● **YOUR OBJECTIVE**: Retype the records below exactly as they stand, omitting the pictures.

[Stored dataset items]
━━━━━━━━━━━━━━━━

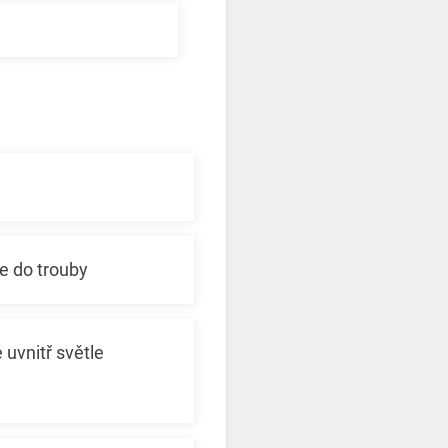
e do trouby
uvnitř světle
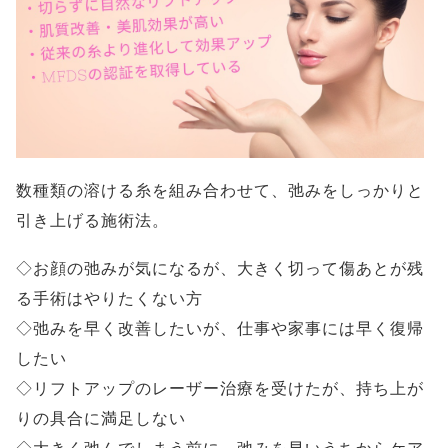
数種類の溶ける糸を組み合わせて、弛みをしっかりと
引き上げる施術法。
◇お顔の弛みが気になるが、大きく切って傷あとが残
る手術はやりたくない方
◇弛みを早く改善したいが、仕事や家事には早く復帰
したい
◇リフトアップのレーザー治療を受けたが、持ち上が
りの具合に満足しない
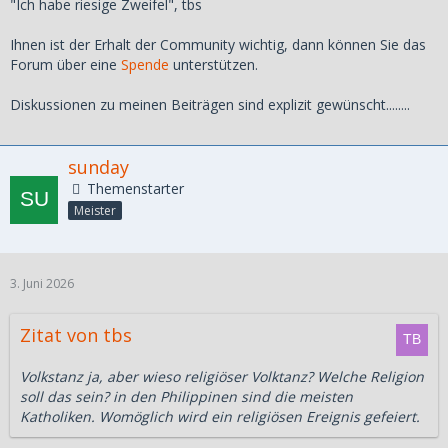
"Ich habe riesige Zweifel", tbs
Ihnen ist der Erhalt der Community wichtig, dann können Sie das
Forum über eine
Spende
unterstützen.
Diskussionen zu meinen Beiträgen sind explizit gewünscht........
sunday
Themenstarter
Meister
3. Juni 2026
Zitat von tbs
Volkstanz ja, aber wieso religiöser Volktanz? Welche Religion
soll das sein? in den Philippinen sind die meisten
Katholiken. Womöglich wird ein religiösen Ereignis gefeiert.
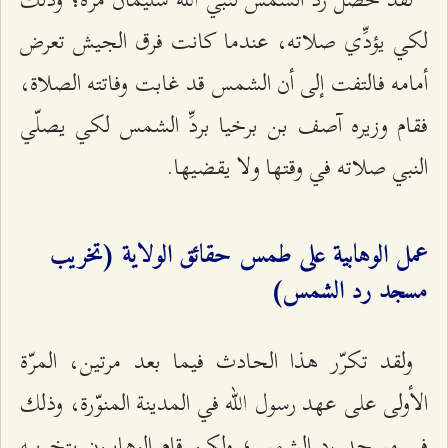
لكي يؤدِّي صلاته، عندما كانت فرق الجيش تعرض
أمامه فالتفت إلى أن الشمس قد غابت وفاتته الصلاة،
فقام وزيره آصف بن برخيا بردِّ الشمس لكي يصلّي
النبي صلاته في وقتها ولا يقضيها.
عمل الوهابية على طمس حقائق الولاية (تخريب
مسجد رد الشمس)
ولقد تكرّر هذا الحادث فيما بعد مرتين، المرّة
الأولى على عهد رسول الله في المدينة المنوّرة، وذلك
في مسجد رد الشمس؛ ولكن قام الوهابيون بتخريبه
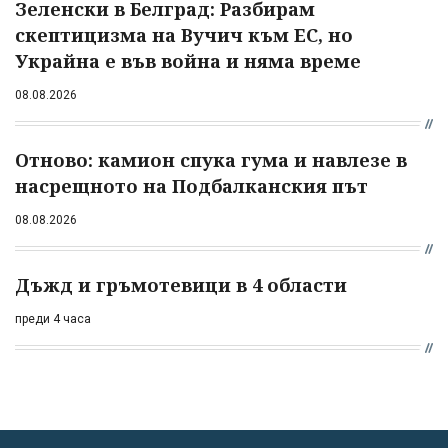
Зеленски в Белград: Разбирам
скептицизма на Вучич към ЕС, но
Украйна е във война и няма време
08.08.2026
Отново: камион спука гума и навлезе в
насрещното на Подбалканския път
08.08.2026
Дъжд и гръмотевици в 4 области
преди 4 часа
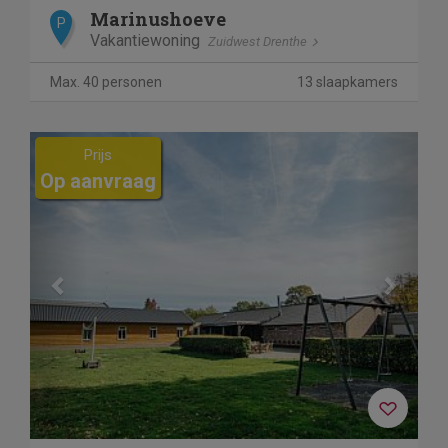
Marinushoeve
P
Vakantiewoning
Zuidwest Drenthe
Max. 40 personen
13 slaapkamers
Previous
Next
Prijs
Op aanvraag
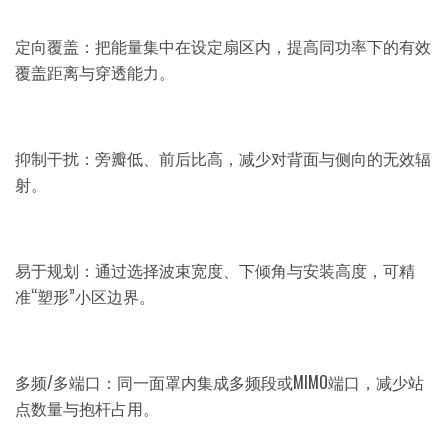
定向覆盖：把能量集中在设定扇区内，提高同功率下的有效
覆盖距离与穿透能力。
抑制干扰：旁瓣低、前后比高，减少对背面与侧向的无效辐
射。
易于规划：通过选择波束宽度、下倾角与安装高度，可精
准“塑形”小区边界。
多频/多端口：同一面罩内集成多频段或MIMO端口，减少站
点数量与抱杆占用。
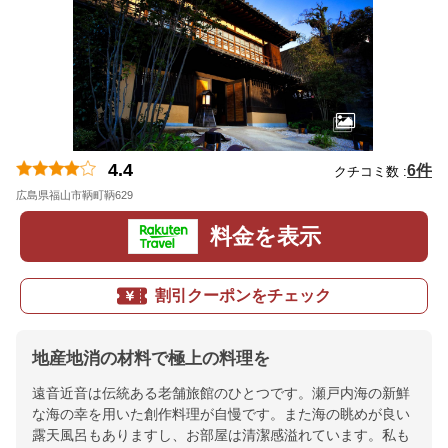
4.4
6件
クチコミ数 :
広島県福山市鞆町鞆629
地図
料金を表示
割引クーポンをチェック
地産地消の材料で極上の料理を
遠音近音は伝統ある老舗旅館のひとつです。瀬戸内海の新鮮
な海の幸を用いた創作料理が自慢です。また海の眺めが良い
露天風呂もありますし、お部屋は清潔感溢れています。私も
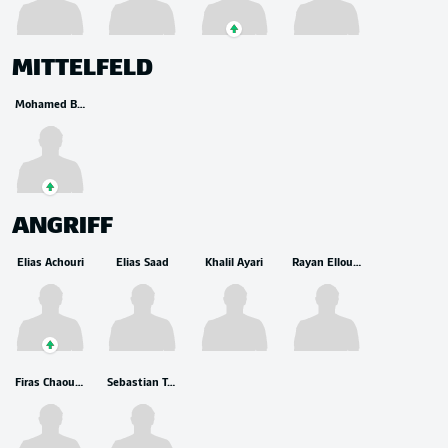
MITTELFELD
Mohamed Belhadj Mahmoud
ANGRIFF
Elias Achouri
Elias Saad
Khalil Ayari
Rayan Elloumi
Firas Chaouat
Sebastian Tounekti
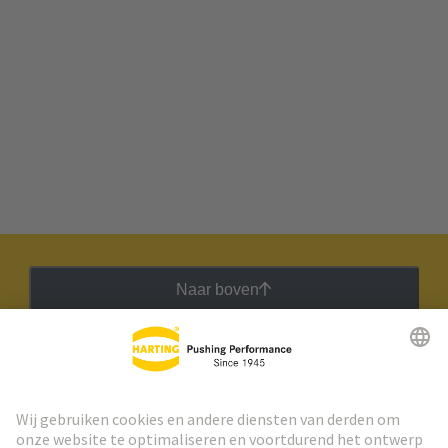
Naar boven
HARTING Nieuwsbrief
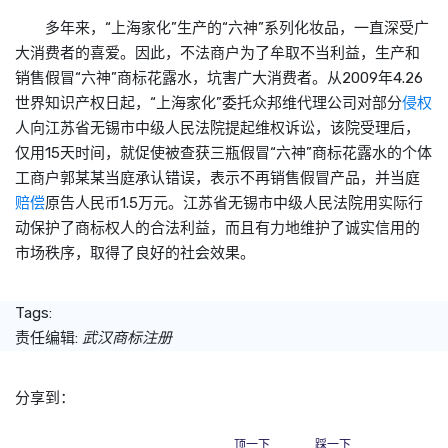
多年来，“上海家化”生产的“六神”系列化妆品，一直深受广
大消费者的喜爱。因此，不法商户为了牟取不当利益，生产和
销售假冒“六神”商标花露水，坑害广大消费者。从2009年4.26
世界知识产权日起，“上海家化”委托众邦维代理公司对部分
侵权
人向江苏省无锡市中级人民法院提起维权诉讼，该院受理后，
仅用15天时间，就促使被查获三瓶假冒“六神”商标花露水的个体
工商户郭某某当庭承认错误，表示不再销售假冒产品，并当庭
赔偿
原告人民币1.5万元。江苏省无锡市中级人民法院用实际行
动保护了商标权人的合法利益，而且有力地维护了诚实信用的
市场秩序，取得了良好的社会效果。
Tags:
责任编辑:
武汉商标注册
分享到：
顶一下
踩一下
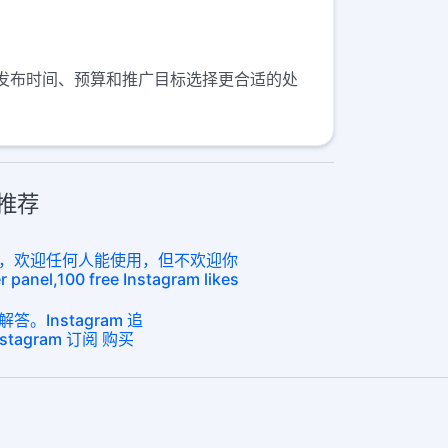
据发布时间、预算和推广目标选择更合适的处
推荐
，欢迎任何人能使用，但不欢迎你
panel,100 free Instagram likes
。Instagram 追
nstagram 订阅 购买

━━━━━━━━━━━━━━━━

● **EXERCISE ANSWER**:
e do trouby
uvnitř světle
数種類の溶ける糸を組み合わせて、弛みをしっかりと
引き上げる施術法。
◇お顔の弛みが気になるが、大きく切って傷あとが残
る手術はやりたくない方
◇弛みを早く改善したいが、仕事や家事には早く復帰
したい
◇リフトアップのレーザー治療を受けたが、持ち上が
りの具合に満足しない
"Ich habe riesige Zweifel", tbs
Ihnen ist der Erhalt der Community wichtig, dann können Sie das
Forum über eine
Spende
unterstützen.
Diskussionen zu meinen Beiträgen sind explizit gewünscht........
sunday
Themenstarter
Meister
3. Juni 2026
Zitat von tbs
Volkstanz ja, aber wieso religiöser Volktanz? Welche Religion
soll das sein? in den Philippinen sind die meisten
Katholiken. Womöglich wird ein religiösen Ereignis gefeiert.
لكي يؤدِّي صلاته، عندما كانت فرق الجيش تعرض
أمامه فالتفت إلى أن الشمس قد غابت وفاتته الصلاة،
فقام وزيره آصف بن برخيا بردِّ الشمس لكي يصلّي
النبي صلاته في وقتها ولا يقضيها.
عمل الوهابية على طمس حقائق الولاية (تخريب
مسجد رد الشمس)
ولقد تكرّر هذا الحادث فيما بعد مرتين، المرّة
الأولى على عهد رسول الله في المدينة المنوّرة، وذلك
في مسجد رد الشمس؛ ولكن قام الوهابيون بتخريبه
Зеленски в Белград: Разбирам
скептицизма на Вучич към ЕС, но
Украйна е във война и няма време
08.08.2026
Отново: камион спука гума и навлезе в
насрещното на Подбалканския път
08.08.2026
Дъжд и гръмотевици в 4 области
преди 4 часа
Marinushoeve
P
Vakantiewoning
Zuidwest Drenthe
Max. 40 personen
13 slaapkamers
Previous
Next
Prijs
Op aanvraag
定向覆盖：把能量集中在设定扇区内，提高同功率下的有效
覆盖距离与穿透能力。
抑制干扰：旁瓣低、前后比高，减少对背面与侧向的无效辐
射。
易于规划：通过选择波束宽度、下倾角与安装高度，可精
准“塑形”小区边界。
多频/多端口：同一面罩内集成多频段或MIMO端口，减少站
点数量与抱杆占用。
4.4
6件
クチコミ数 :
広島県福山市鞆町鞆629
地図
料金を表示
割引クーポンをチェック
地産地消の材料で極上の料理を
遠音近音は伝統ある老舗旅館のひとつです。瀬戸内海の新鮮
な海の幸を用いた創作料理が自慢です。また海の眺めが良い
露天風呂もありますし、お部屋は清潔感溢れています。私も
MITTELFELD
Mohamed Belhadj Mahmoud
ANGRIFF
Elias Achouri
Elias Saad
Khalil Ayari
Rayan Elloumi
Firas Chaouat
Sebastian Tounekti
Naar boven
HARTING Nieuwsbrief
多年来，“上海家化”生产的“六神”系列化妆品，一直深受广
大消费者的喜爱。因此，不法商户为了牟取不当利益，生产和
销售假冒“六神”商标花露水，坑害广大消费者。从2009年4.26
世界知识产权日起，“上海家化”委托众邦维代理公司对部分
侵权
人向江苏省无锡市中级人民法院提起维权诉讼，该院受理后，
仅用15天时间，就促使被查获三瓶假冒“六神”商标花露水的个体
工商户郭某某当庭承认错误，表示不再销售假冒产品，并当庭
赔偿
原告人民币1.5万元。江苏省无锡市中级人民法院用实际行
动保护了商标权人的合法利益，而且有力地维护了诚实信用的
市场秩序，取得了良好的社会效果。
Tags:
责任编辑:
武汉商标注册
分享到：
顶一下
踩一下
据发布时间、预算和推广目标选择更合适的处
推荐
，欢迎任何人能使用，但不欢迎你
panel,100 free Instagram likes
。Instagram 追
nstagram 订阅 购买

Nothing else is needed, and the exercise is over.